### Task brief
Send back the data below exactly. Drop every picture.

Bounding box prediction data

########

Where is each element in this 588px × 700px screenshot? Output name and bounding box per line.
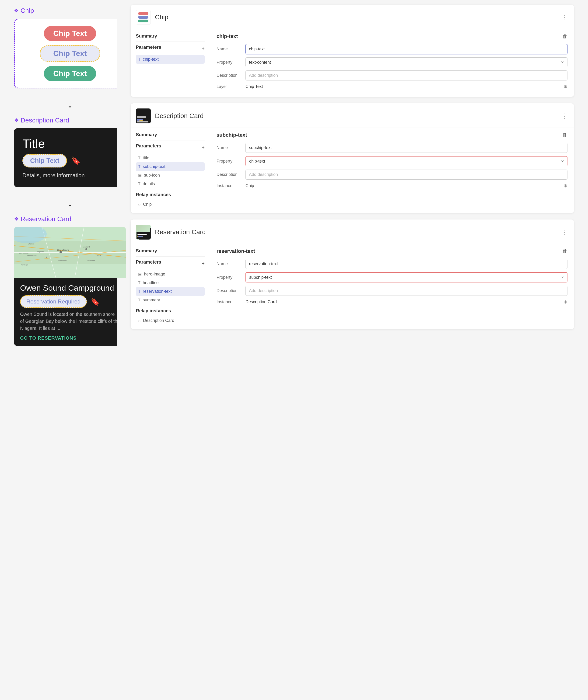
thumb-desc-chip xyxy=(137,119,143,121)
desc-chip-outline: Chip Text xyxy=(22,154,67,167)
chip-prop-right-title: chip-text xyxy=(216,33,238,39)
description-name-input[interactable] xyxy=(245,143,567,153)
res-chip-outline: Reservation Required xyxy=(20,295,87,308)
reservation-property-select[interactable]: subchip-text xyxy=(245,272,567,282)
chip-card-title-row: Chip xyxy=(136,10,168,25)
desc-param-sub-icon[interactable]: ▣ sub-icon xyxy=(136,171,205,180)
description-relay-section: Relay instances ◇ Chip xyxy=(136,192,205,209)
chip-target-icon[interactable]: ⊕ xyxy=(564,84,567,89)
res-param-reservation-label: reservation-text xyxy=(143,289,172,294)
description-add-param-button[interactable]: + xyxy=(201,144,205,150)
chip-layer-value: Chip Text xyxy=(245,84,560,89)
arrow-down-2: ↓ xyxy=(67,196,73,209)
chip-prop-left: Summary Parameters + T chip-text xyxy=(131,29,210,97)
desc-details-text: Details, more information xyxy=(22,172,118,179)
chip-param-chip-text[interactable]: T chip-text xyxy=(136,55,205,64)
svg-text:Kemble: Kemble xyxy=(96,255,101,256)
description-right-card: Description Card ⋮ Summary Parameters + … xyxy=(131,103,574,213)
description-relay-chip[interactable]: ◇ Chip xyxy=(136,200,205,209)
desc-param-details-label: details xyxy=(143,181,155,186)
res-param-summary[interactable]: T summary xyxy=(136,296,205,304)
svg-text:Meaford: Meaford xyxy=(83,246,90,248)
reservation-trash-button[interactable]: 🗑 xyxy=(562,248,567,254)
diamond-icon-3: ❖ xyxy=(14,216,19,222)
chip-parameters-label: Parameters xyxy=(136,45,161,50)
description-trash-button[interactable]: 🗑 xyxy=(562,132,567,138)
reservation-description-placeholder: Add description xyxy=(249,288,278,293)
desc-param-details[interactable]: T details xyxy=(136,180,205,188)
res-param-hero-label: hero-image xyxy=(144,272,165,277)
chip-name-input[interactable] xyxy=(245,44,567,54)
description-target-icon[interactable]: ⊕ xyxy=(564,183,567,188)
description-params-row: Parameters + xyxy=(136,143,205,151)
description-description-input[interactable]: Add description xyxy=(245,170,567,180)
chip-layer-label: Layer xyxy=(216,84,242,89)
arrow-down-1: ↓ xyxy=(67,97,73,110)
desc-param-type-T-subchip: T xyxy=(138,165,140,169)
thumb-desc-title-line xyxy=(137,116,146,118)
chip-description-input[interactable]: Add description xyxy=(245,70,567,80)
description-parameters-label: Parameters xyxy=(136,143,161,149)
reservation-name-input[interactable] xyxy=(245,259,567,269)
reservation-title-label: Reservation Card xyxy=(21,215,71,223)
reservation-parameters-label: Parameters xyxy=(136,259,161,265)
left-panel: ❖ Chip Chip Text Chip Text Chip Text ↓ ❖… xyxy=(0,0,117,700)
reservation-headline: Owen Sound Campground xyxy=(20,283,120,293)
description-card-more-button[interactable]: ⋮ xyxy=(561,112,567,120)
res-param-hero-image[interactable]: ▣ hero-image xyxy=(136,270,205,279)
reservation-prop-panel: Summary Parameters + ▣ hero-image T head… xyxy=(131,244,574,329)
res-param-type-T-res: T xyxy=(138,289,140,294)
desc-param-type-img: ▣ xyxy=(138,173,142,178)
svg-point-9 xyxy=(59,251,62,253)
svg-text:Sauble Beach: Sauble Beach xyxy=(27,255,37,256)
description-summary-label: Summary xyxy=(136,132,205,137)
reservation-description-row: Description Add description xyxy=(216,286,567,296)
svg-point-10 xyxy=(85,248,87,250)
desc-param-subicon-label: sub-icon xyxy=(144,173,160,178)
description-card-thumbnail xyxy=(136,108,151,123)
description-card-section: ❖ Description Card Title Chip Text 🔖 Det… xyxy=(14,117,110,187)
description-property-label: Property xyxy=(216,159,242,164)
chip-description-row: Description Add description xyxy=(216,70,567,80)
reservation-property-row: Property subchip-text xyxy=(216,272,567,282)
chip-card-more-button[interactable]: ⋮ xyxy=(561,14,567,21)
res-relay-diamond-icon: ◇ xyxy=(138,319,141,323)
desc-param-title[interactable]: T title xyxy=(136,154,205,162)
arrow-2: ↓ xyxy=(14,192,126,213)
chip-prop-panel: Summary Parameters + T chip-text chip-te… xyxy=(131,29,574,97)
description-property-select[interactable]: chip-text xyxy=(245,156,567,166)
description-name-row: Name xyxy=(216,143,567,153)
reservation-add-param-button[interactable]: + xyxy=(201,261,205,267)
reservation-relay-desc-card[interactable]: ◇ Description Card xyxy=(136,316,205,325)
desc-param-subchip-text[interactable]: T subchip-text xyxy=(136,162,205,171)
reservation-card-more-button[interactable]: ⋮ xyxy=(561,228,567,236)
thumb-chip-red xyxy=(138,12,148,15)
res-bookmark-icon: 🔖 xyxy=(90,297,100,306)
res-param-reservation-text[interactable]: T reservation-text xyxy=(136,287,205,296)
chip-card-name: Chip xyxy=(155,14,168,21)
chip-property-select[interactable]: text-content xyxy=(245,57,567,67)
map-placeholder: Owen Sound Wiarton Meaford Thornbury Sou… xyxy=(14,227,126,278)
chip-section-title: ❖ Chip xyxy=(14,7,34,14)
chip-trash-button[interactable]: 🗑 xyxy=(562,33,567,39)
svg-text:Southampton: Southampton xyxy=(19,252,28,254)
chip-red: Chip Text xyxy=(44,26,96,41)
desc-chip-row: Chip Text 🔖 xyxy=(22,154,118,167)
description-card-box: Title Chip Text 🔖 Details, more informat… xyxy=(14,128,126,187)
chip-section: ❖ Chip Chip Text Chip Text Chip Text xyxy=(14,7,110,88)
svg-text:Owen Sound: Owen Sound xyxy=(57,249,69,251)
reservation-description-input[interactable]: Add description xyxy=(245,286,567,296)
reservation-card-name: Reservation Card xyxy=(155,228,206,236)
description-description-placeholder: Add description xyxy=(249,172,278,177)
description-card-title-row: Description Card xyxy=(136,108,204,123)
res-param-headline[interactable]: T headline xyxy=(136,279,205,287)
description-property-row: Property chip-text xyxy=(216,156,567,166)
res-cta-button[interactable]: GO TO RESERVATIONS xyxy=(20,335,120,341)
chip-green: Chip Text xyxy=(44,66,96,81)
svg-text:Chatsworth: Chatsworth xyxy=(58,259,67,261)
description-relay-label: Relay instances xyxy=(136,192,205,197)
chip-property-row: Property text-content xyxy=(216,57,567,67)
diamond-icon: ❖ xyxy=(14,8,19,14)
reservation-target-icon[interactable]: ⊕ xyxy=(564,299,567,305)
chip-add-param-button[interactable]: + xyxy=(201,46,205,52)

########

### Result for this task
Where is each element in this 588px × 700px screenshot? Output name and bounding box per line.
thumb-desc-chip xyxy=(137,119,143,121)
desc-chip-outline: Chip Text xyxy=(22,154,67,167)
chip-prop-right-title: chip-text xyxy=(216,33,238,39)
description-name-input[interactable] xyxy=(245,143,567,153)
res-chip-outline: Reservation Required xyxy=(20,295,87,308)
reservation-property-select[interactable]: subchip-text xyxy=(245,272,567,282)
chip-card-title-row: Chip xyxy=(136,10,168,25)
desc-param-sub-icon[interactable]: ▣ sub-icon xyxy=(136,171,205,180)
description-relay-section: Relay instances ◇ Chip xyxy=(136,192,205,209)
chip-target-icon[interactable]: ⊕ xyxy=(564,84,567,89)
res-param-reservation-label: reservation-text xyxy=(143,289,172,294)
description-add-param-button[interactable]: + xyxy=(201,144,205,150)
chip-layer-value: Chip Text xyxy=(245,84,560,89)
arrow-down-2: ↓ xyxy=(67,196,73,209)
chip-prop-left: Summary Parameters + T chip-text xyxy=(131,29,210,97)
desc-details-text: Details, more information xyxy=(22,172,118,179)
chip-param-chip-text[interactable]: T chip-text xyxy=(136,55,205,64)
svg-text:Kemble: Kemble xyxy=(96,255,101,256)
description-right-card: Description Card ⋮ Summary Parameters + … xyxy=(131,103,574,213)
description-relay-chip[interactable]: ◇ Chip xyxy=(136,200,205,209)
desc-param-details-label: details xyxy=(143,181,155,186)
res-param-summary[interactable]: T summary xyxy=(136,296,205,304)
svg-text:Meaford: Meaford xyxy=(83,246,90,248)
reservation-trash-button[interactable]: 🗑 xyxy=(562,248,567,254)
diamond-icon-3: ❖ xyxy=(14,216,19,222)
chip-parameters-label: Parameters xyxy=(136,45,161,50)
description-trash-button[interactable]: 🗑 xyxy=(562,132,567,138)
reservation-description-placeholder: Add description xyxy=(249,288,278,293)
desc-param-details[interactable]: T details xyxy=(136,180,205,188)
res-param-hero-label: hero-image xyxy=(144,272,165,277)
chip-name-input[interactable] xyxy=(245,44,567,54)
description-target-icon[interactable]: ⊕ xyxy=(564,183,567,188)
description-params-row: Parameters + xyxy=(136,143,205,151)
description-description-input[interactable]: Add description xyxy=(245,170,567,180)
chip-layer-label: Layer xyxy=(216,84,242,89)
arrow-down-1: ↓ xyxy=(67,97,73,110)
desc-param-type-T-subchip: T xyxy=(138,165,140,169)
thumb-desc-title-line xyxy=(137,116,146,118)
chip-description-input[interactable]: Add description xyxy=(245,70,567,80)
description-parameters-label: Parameters xyxy=(136,143,161,149)
reservation-name-input[interactable] xyxy=(245,259,567,269)
reservation-title-label: Reservation Card xyxy=(21,215,71,223)
reservation-parameters-label: Parameters xyxy=(136,259,161,265)
left-panel: ❖ Chip Chip Text Chip Text Chip Text ↓ ❖… xyxy=(0,0,117,700)
reservation-headline: Owen Sound Campground xyxy=(20,283,120,293)
description-card-more-button[interactable]: ⋮ xyxy=(561,112,567,120)
res-param-hero-image[interactable]: ▣ hero-image xyxy=(136,270,205,279)
reservation-prop-panel: Summary Parameters + ▣ hero-image T head… xyxy=(131,244,574,329)
res-param-type-T-res: T xyxy=(138,289,140,294)
desc-param-type-img: ▣ xyxy=(138,173,142,178)
svg-point-9 xyxy=(59,251,62,253)
svg-text:Sauble Beach: Sauble Beach xyxy=(27,255,37,256)
description-summary-label: Summary xyxy=(136,132,205,137)
reservation-description-row: Description Add description xyxy=(216,286,567,296)
svg-point-10 xyxy=(85,248,87,250)
desc-param-subicon-label: sub-icon xyxy=(144,173,160,178)
description-card-thumbnail xyxy=(136,108,151,123)
description-card-section: ❖ Description Card Title Chip Text 🔖 Det… xyxy=(14,117,110,187)
description-property-label: Property xyxy=(216,159,242,164)
chip-description-row: Description Add description xyxy=(216,70,567,80)
reservation-property-row: Property subchip-text xyxy=(216,272,567,282)
chip-card-more-button[interactable]: ⋮ xyxy=(561,14,567,21)
res-relay-diamond-icon: ◇ xyxy=(138,319,141,323)
desc-param-title[interactable]: T title xyxy=(136,154,205,162)
arrow-2: ↓ xyxy=(14,192,126,213)
chip-prop-panel: Summary Parameters + T chip-text chip-te… xyxy=(131,29,574,97)
description-property-select[interactable]: chip-text xyxy=(245,156,567,166)
description-name-row: Name xyxy=(216,143,567,153)
reservation-add-param-button[interactable]: + xyxy=(201,261,205,267)
reservation-relay-desc-card[interactable]: ◇ Description Card xyxy=(136,316,205,325)
desc-param-subchip-text[interactable]: T subchip-text xyxy=(136,162,205,171)
reservation-card-more-button[interactable]: ⋮ xyxy=(561,228,567,236)
thumb-chip-red xyxy=(138,12,148,15)
res-bookmark-icon: 🔖 xyxy=(90,297,100,306)
res-param-reservation-text[interactable]: T reservation-text xyxy=(136,287,205,296)
chip-card-name: Chip xyxy=(155,14,168,21)
chip-property-select[interactable]: text-content xyxy=(245,57,567,67)
map-placeholder: Owen Sound Wiarton Meaford Thornbury Sou… xyxy=(14,227,126,278)
chip-section-title: ❖ Chip xyxy=(14,7,34,14)
chip-trash-button[interactable]: 🗑 xyxy=(562,33,567,39)
svg-text:Southampton: Southampton xyxy=(19,252,28,254)
chip-red: Chip Text xyxy=(44,26,96,41)
desc-chip-row: Chip Text 🔖 xyxy=(22,154,118,167)
description-card-box: Title Chip Text 🔖 Details, more informat… xyxy=(14,128,126,187)
chip-section: ❖ Chip Chip Text Chip Text Chip Text xyxy=(14,7,110,88)
svg-text:Owen Sound: Owen Sound xyxy=(57,249,69,251)
reservation-description-input[interactable]: Add description xyxy=(245,286,567,296)
reservation-card-name: Reservation Card xyxy=(155,228,206,236)
description-description-placeholder: Add description xyxy=(249,172,278,177)
description-card-title-row: Description Card xyxy=(136,108,204,123)
res-param-headline[interactable]: T headline xyxy=(136,279,205,287)
description-property-row: Property chip-text xyxy=(216,156,567,166)
res-cta-button[interactable]: GO TO RESERVATIONS xyxy=(20,335,120,341)
chip-green: Chip Text xyxy=(44,66,96,81)
svg-text:Chatsworth: Chatsworth xyxy=(58,259,67,261)
description-relay-label: Relay instances xyxy=(136,192,205,197)
chip-property-row: Property text-content xyxy=(216,57,567,67)
diamond-icon: ❖ xyxy=(14,8,19,14)
reservation-target-icon[interactable]: ⊕ xyxy=(564,299,567,305)
chip-add-param-button[interactable]: + xyxy=(201,46,205,52)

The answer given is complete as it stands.